Motorola and the set top box ; Google shifts innovation theory to consumer electronics

Thoughts about television can relate to the news about Google. It appears that Motorola make set top boxes as well as mobile devices. Since I don't go out as much as I used to, a television screen is about the right size to keep my attention. I guess the new TVs will include some features of desktop computers such as social media.

http://blogs.siliconvalley.com/gmsv/2011/08/googles-motorola-bombshell-what-it-means.html

Mike Murphy writes in the Good Morning Silicon Valley blog that Google’s entrance into the cable TV industry is "not to get lost in the deal".

Motorola is one of the primary makers (along with Cisco) of cable set-top boxes. After a lukewarm reception to GoogleTV last year, Google now gets a foot into tens of millions of living rooms. Google also starts a relationship with cable providers, which potentially could ease the way into providing content to cable subscribers through its streaming video arm, YouTube.
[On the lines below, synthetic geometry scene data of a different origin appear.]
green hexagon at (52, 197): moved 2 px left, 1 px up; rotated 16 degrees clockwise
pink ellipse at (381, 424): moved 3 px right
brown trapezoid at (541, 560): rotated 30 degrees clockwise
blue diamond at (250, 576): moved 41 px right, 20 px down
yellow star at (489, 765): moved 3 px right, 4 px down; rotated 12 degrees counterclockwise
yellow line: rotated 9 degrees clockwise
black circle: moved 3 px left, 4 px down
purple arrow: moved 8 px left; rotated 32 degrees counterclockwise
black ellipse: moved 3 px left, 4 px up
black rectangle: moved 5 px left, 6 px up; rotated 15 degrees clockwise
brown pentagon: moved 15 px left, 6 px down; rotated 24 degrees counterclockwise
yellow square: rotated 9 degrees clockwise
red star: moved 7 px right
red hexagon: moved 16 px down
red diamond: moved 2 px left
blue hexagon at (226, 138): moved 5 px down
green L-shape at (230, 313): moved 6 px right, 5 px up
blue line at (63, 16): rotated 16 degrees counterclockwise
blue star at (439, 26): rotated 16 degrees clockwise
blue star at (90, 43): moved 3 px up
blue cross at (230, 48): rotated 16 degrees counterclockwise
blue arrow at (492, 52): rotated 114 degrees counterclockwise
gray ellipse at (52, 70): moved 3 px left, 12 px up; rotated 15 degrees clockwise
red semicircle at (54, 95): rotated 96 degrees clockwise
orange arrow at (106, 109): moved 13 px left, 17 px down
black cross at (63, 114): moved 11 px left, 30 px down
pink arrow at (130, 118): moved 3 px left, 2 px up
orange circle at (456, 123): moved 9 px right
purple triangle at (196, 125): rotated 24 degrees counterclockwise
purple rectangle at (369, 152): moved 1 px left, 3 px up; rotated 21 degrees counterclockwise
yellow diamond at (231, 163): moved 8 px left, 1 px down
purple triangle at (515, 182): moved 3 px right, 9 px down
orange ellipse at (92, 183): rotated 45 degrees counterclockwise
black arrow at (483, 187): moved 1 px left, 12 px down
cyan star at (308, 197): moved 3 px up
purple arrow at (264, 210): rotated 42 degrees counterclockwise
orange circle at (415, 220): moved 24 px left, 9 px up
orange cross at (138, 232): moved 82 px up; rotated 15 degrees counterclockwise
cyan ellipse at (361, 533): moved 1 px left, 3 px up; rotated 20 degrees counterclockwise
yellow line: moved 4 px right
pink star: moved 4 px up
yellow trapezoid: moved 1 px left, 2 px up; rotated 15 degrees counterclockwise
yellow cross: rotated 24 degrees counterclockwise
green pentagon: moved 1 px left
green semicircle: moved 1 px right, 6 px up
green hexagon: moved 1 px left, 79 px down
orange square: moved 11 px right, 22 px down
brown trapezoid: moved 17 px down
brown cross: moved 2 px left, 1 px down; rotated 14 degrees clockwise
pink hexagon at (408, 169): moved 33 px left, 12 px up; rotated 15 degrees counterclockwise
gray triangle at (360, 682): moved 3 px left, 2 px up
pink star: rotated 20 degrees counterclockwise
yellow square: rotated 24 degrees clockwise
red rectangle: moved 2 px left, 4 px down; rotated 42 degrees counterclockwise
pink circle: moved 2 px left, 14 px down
Forbes blogger Chunka Mui takes it a step further, offering the possibility that Google is well on its way to blowing up the established models for TV and phone service.

http://www.forbes.com/sites/chunkamui/2011/08/15/motorola-sprint-googles-att-verizon-and-comcast-killer/

Chunka Mui suggests that Google may also buy Sprint and offer a combination of "unlimited voice, video and data solution, including WiFi, 4G, and state-of-the art Android smartphones and tablets....." No mention of television here but Mui observes-

Such an offering would destroy the fiction that internet, cellular and cable TV are separate, overlapping industries. In reality, they are now all just applications riding on top of the same platform. It is just that innovation has been slowed because two slices of those applications, phone and TV, are controlled by aging oligopolies.

Details on this sort of scenario may not be clear till the Consumer Electronics show in the new year. So far Google TV has been a lot less than expected. Eric Schmidt is speaking in Edinburgh soon so he may get some questions.

Consumer electronics becomes the centre of most media. Previously I have been thinking of the university campus as a source of innovation but I think in the UK that the high street is more involved in devices for sound and video. There probably is some academic theory behind it all but I'm not sure where it is. Hard to tell in the UK or even Europe.